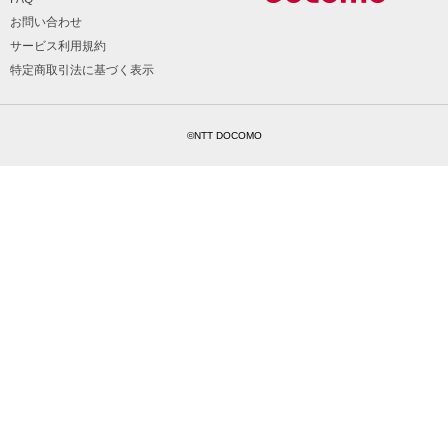
お問い合わせ
サービス利用規約
特定商取引法に基づく表示
©NTT DOCOMO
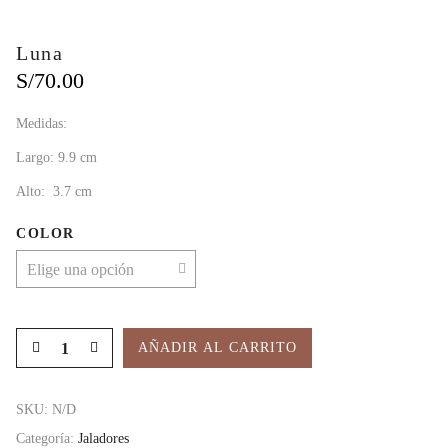
Luna
S/
70.00
Medidas:
Largo: 9.9 cm
Alto: 3.7 cm
COLOR
AÑADIR AL CARRITO
SKU:
N/D
Categoría:
Jaladores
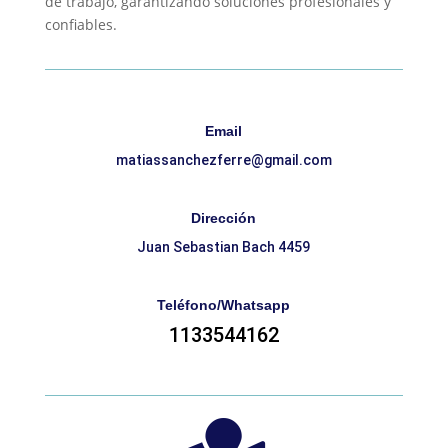
de trabajo, garantizando soluciones profesionales y
confiables.
Email
matiassanchezferre@gmail.com
Dirección
Juan Sebastian Bach 4459
Teléfono/Whatsapp
1133544162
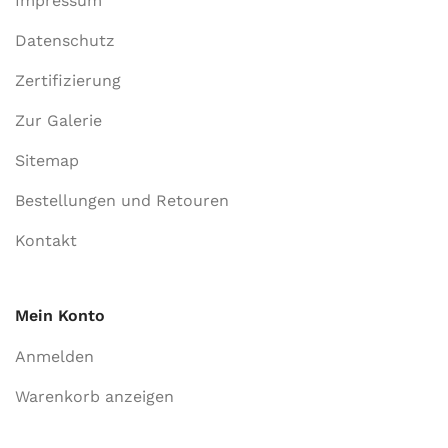
Impressum
Datenschutz
Zertifizierung
Zur Galerie
Sitemap
Bestellungen und Retouren
Kontakt
Mein Konto
Anmelden
Warenkorb anzeigen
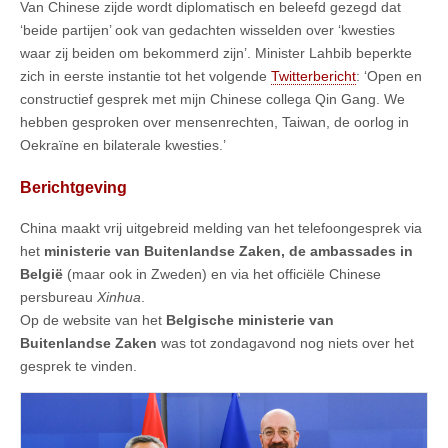
Van Chinese zijde wordt diplomatisch en beleefd gezegd dat
‘beide partijen’ ook van gedachten wisselden over ‘kwesties
waar zij beiden om bekommerd zijn’. Minister Lahbib beperkte
zich in eerste instantie tot het volgende
Twitterbericht
: ‘Open en
constructief gesprek met mijn Chinese collega Qin Gang. We
hebben gesproken over mensenrechten, Taiwan, de oorlog in
Oekraïne en bilaterale kwesties.’
Berichtgeving
China maakt vrij uitgebreid melding van het telefoongesprek via
het
ministerie van Buitenlandse Zaken, de ambassades in
België
(maar ook in Zweden) en via het officiële Chinese
persbureau
Xinhua
.
Op de website van het
Belgische ministerie van
Buitenlandse Zaken
was tot zondagavond nog niets over het
gesprek te vinden.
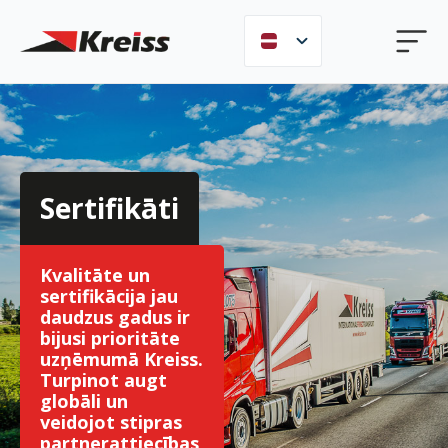
Sertifikāti
Kvalitāte un
sertifikācija jau
daudzus gadus ir
bijusi prioritāte
uzņēmumā Kreiss.
Turpinot augt
globāli un
veidojot stipras
partnerattiecības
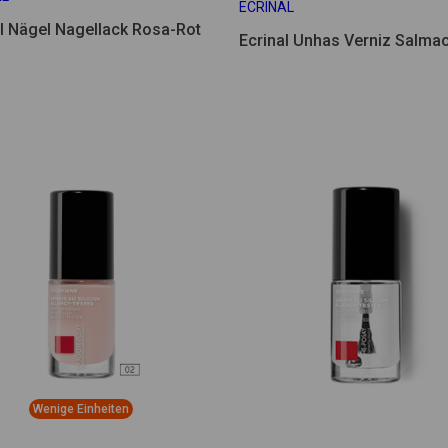
ECRINAL
al Nägel Nagellack Rosa-Rot
Ecrinal Unhas Verniz Salma
Wenige Einheiten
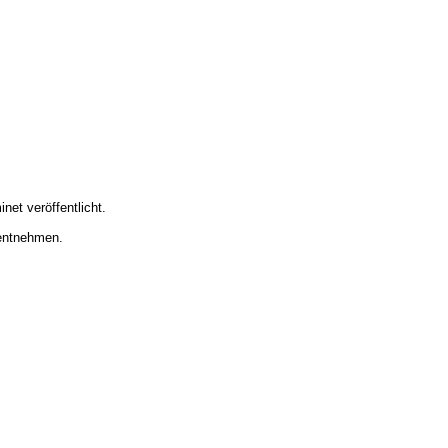
et veröffentlicht.
 entnehmen.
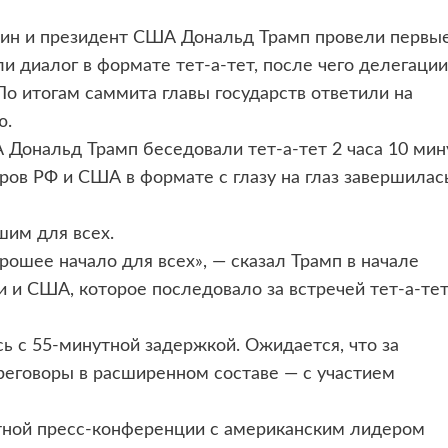
ин и президент США Дональд Трамп провели первы
ли диалог в формате тет-а-тет, после чего делегации
По итогам саммита главы государств ответили на
ю.
Дональд Трамп беседовали тет-а-тет 2 часа 10 мин
ров РФ и США в формате с глазу на глаз завершилас
шим для всех.
рошее начало для всех», — сказал Трамп в начале
 и США, которое последовало за встречей тет-а-те
ь с 55-минутной задержкой. Ожидается, что за
реговоры в расширенном составе — с участием
тной пресс-конференции с американским лидером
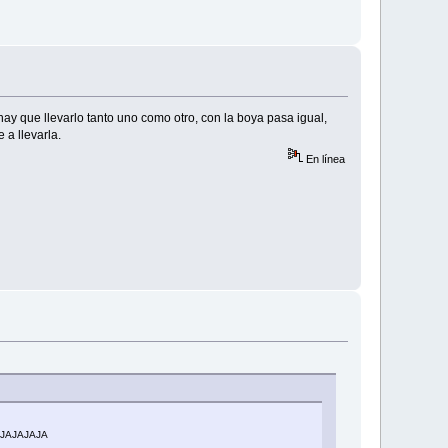
hay que llevarlo tanto uno como otro, con la boya pasa igual,
 a llevarla.
En línea
. JAJAJAJA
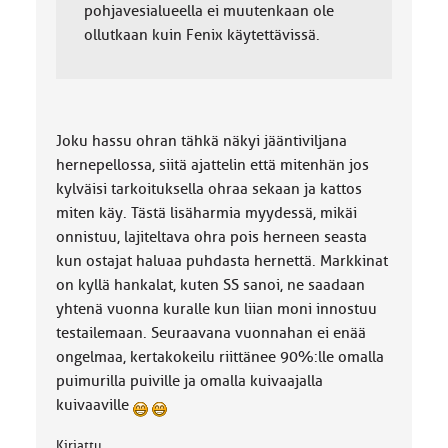
pohjavesialueella ei muutenkaan ole
ollutkaan kuin Fenix käytettävissä.
Joku hassu ohran tähkä näkyi jääntiviljana
hernepellossa, siitä ajattelin että mitenhän jos
kylväisi tarkoituksella ohraa sekaan ja kattos
miten käy. Tästä lisäharmia myydessä, mikäi
onnistuu, lajiteltava ohra pois herneen seasta
kun ostajat haluaa puhdasta hernettä. Markkinat
on kyllä hankalat, kuten SS sanoi, ne saadaan
yhtenä vuonna kuralle kun liian moni innostuu
testailemaan. Seuraavana vuonnahan ei enää
ongelmaa, kertakokeilu riittänee 90%:lle omalla
puimurilla puiville ja omalla kuivaajalla
kuivaaville
Kirjattu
═══
After identifying the lines above that contain "Chinese", copy each one.

Van Chinese zijde wordt diplomatisch en beleefd gezegd dat
constructief gesprek met mijn Chinese collega Qin Gang. We
(maar ook in Zweden) en via het officiële Chinese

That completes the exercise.